• _Task data_
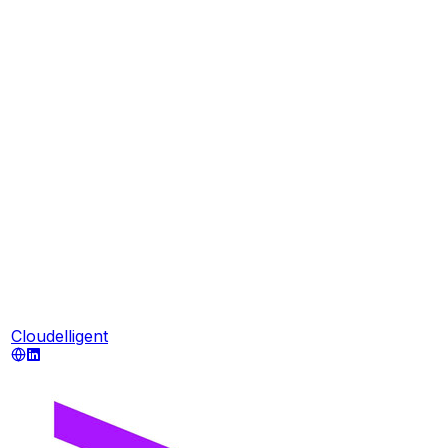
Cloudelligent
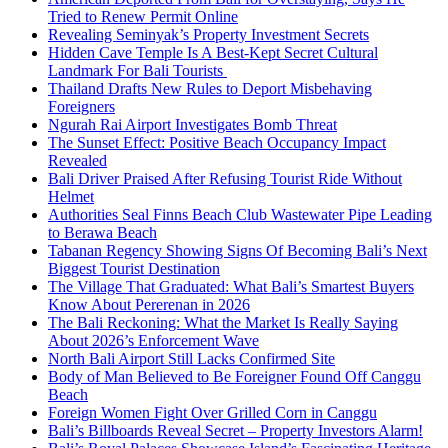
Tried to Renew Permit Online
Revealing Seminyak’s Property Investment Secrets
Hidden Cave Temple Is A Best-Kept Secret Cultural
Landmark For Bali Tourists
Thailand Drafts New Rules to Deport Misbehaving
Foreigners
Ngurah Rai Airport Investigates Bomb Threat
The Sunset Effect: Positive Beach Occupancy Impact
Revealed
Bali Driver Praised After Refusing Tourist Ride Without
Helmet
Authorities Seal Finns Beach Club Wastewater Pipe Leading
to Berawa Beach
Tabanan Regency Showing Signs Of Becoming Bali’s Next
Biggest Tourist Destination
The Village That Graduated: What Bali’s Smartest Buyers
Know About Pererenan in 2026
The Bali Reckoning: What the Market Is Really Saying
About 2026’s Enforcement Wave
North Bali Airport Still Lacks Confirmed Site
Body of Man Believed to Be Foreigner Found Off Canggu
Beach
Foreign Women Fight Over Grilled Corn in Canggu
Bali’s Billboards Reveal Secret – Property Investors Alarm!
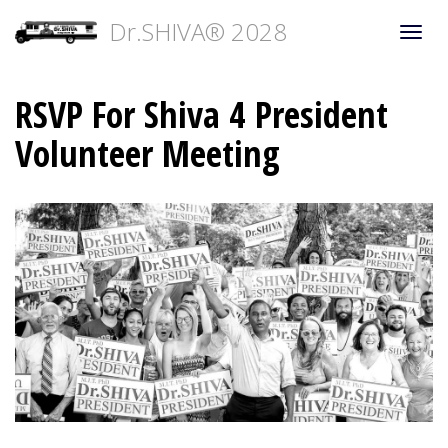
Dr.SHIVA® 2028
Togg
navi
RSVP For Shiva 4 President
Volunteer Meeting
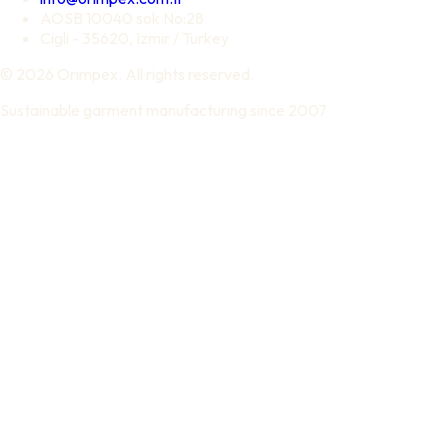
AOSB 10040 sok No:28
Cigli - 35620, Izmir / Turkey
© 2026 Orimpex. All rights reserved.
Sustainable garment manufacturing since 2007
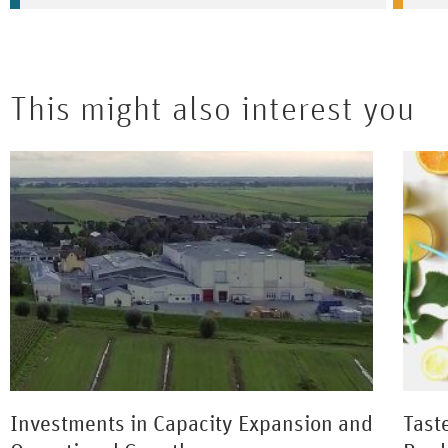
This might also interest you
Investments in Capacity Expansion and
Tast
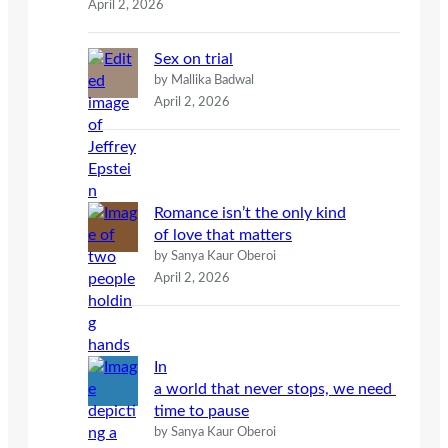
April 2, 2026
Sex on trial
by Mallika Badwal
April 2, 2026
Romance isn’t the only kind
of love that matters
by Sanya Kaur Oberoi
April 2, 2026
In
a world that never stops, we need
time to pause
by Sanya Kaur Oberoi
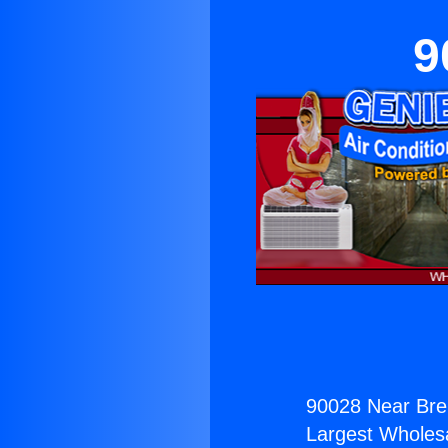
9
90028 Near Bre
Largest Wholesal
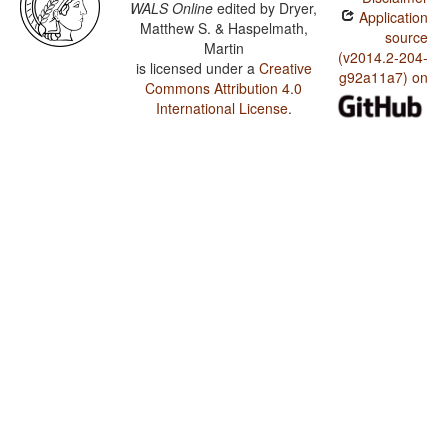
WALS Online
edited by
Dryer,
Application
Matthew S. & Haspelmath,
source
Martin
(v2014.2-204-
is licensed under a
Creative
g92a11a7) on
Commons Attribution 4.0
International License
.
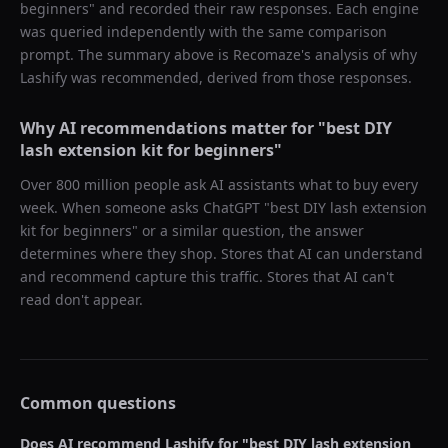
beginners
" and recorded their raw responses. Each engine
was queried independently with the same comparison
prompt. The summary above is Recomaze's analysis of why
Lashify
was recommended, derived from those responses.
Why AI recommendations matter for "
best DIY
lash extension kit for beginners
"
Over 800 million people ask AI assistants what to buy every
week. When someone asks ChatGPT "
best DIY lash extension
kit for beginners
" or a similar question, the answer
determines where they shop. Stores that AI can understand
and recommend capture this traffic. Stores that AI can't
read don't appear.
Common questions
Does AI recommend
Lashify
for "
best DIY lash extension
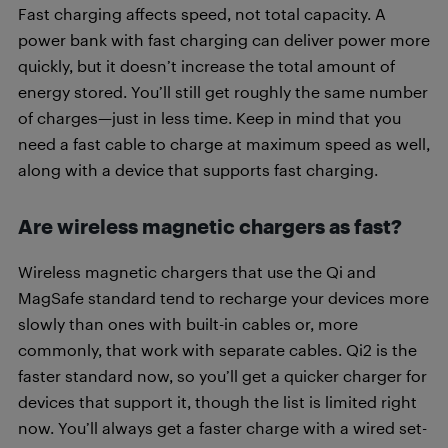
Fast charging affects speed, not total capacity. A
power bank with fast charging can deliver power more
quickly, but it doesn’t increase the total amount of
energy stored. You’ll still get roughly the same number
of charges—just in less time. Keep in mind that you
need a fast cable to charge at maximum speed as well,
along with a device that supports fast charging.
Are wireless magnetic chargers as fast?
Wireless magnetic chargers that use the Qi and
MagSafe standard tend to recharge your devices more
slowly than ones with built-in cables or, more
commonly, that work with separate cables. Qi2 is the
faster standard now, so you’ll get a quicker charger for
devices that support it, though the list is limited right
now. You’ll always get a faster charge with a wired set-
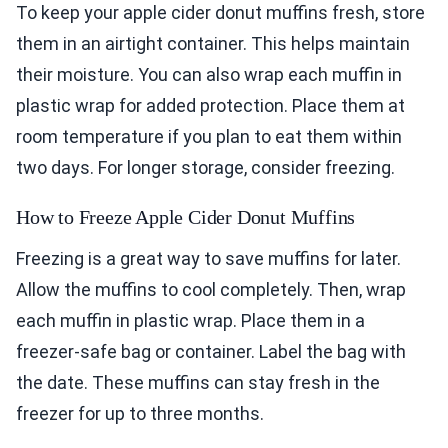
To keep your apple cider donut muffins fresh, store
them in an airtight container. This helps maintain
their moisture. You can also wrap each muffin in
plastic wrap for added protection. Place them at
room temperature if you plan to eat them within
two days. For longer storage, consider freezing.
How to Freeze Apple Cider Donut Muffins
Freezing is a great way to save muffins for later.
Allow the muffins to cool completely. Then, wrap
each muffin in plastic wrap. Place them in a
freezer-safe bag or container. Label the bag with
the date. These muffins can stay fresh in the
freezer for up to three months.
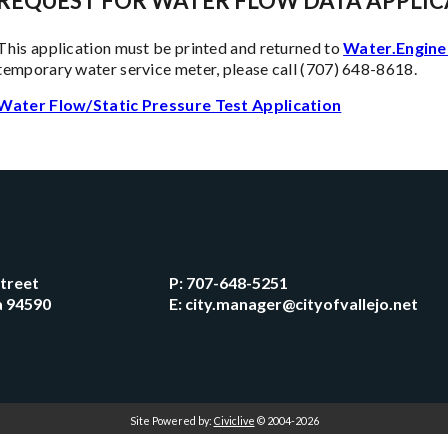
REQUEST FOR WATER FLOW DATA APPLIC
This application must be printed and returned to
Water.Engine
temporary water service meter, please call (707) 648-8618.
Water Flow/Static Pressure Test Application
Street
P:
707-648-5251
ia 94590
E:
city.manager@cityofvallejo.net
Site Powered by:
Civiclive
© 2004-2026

• _What is expected_
Copy every line exactly, from the opening line of the entries down to the line holding "Ngurah Rai Airport Investigates Bomb Threat", and keep the pictures out.

• _Your response_
Cloudelligent
Tried to Renew Permit Online
Revealing Seminyak’s Property Investment Secrets
Hidden Cave Temple Is A Best-Kept Secret Cultural
Landmark For Bali Tourists
Thailand Drafts New Rules to Deport Misbehaving
Foreigners
Ngurah Rai Airport Investigates Bomb Threat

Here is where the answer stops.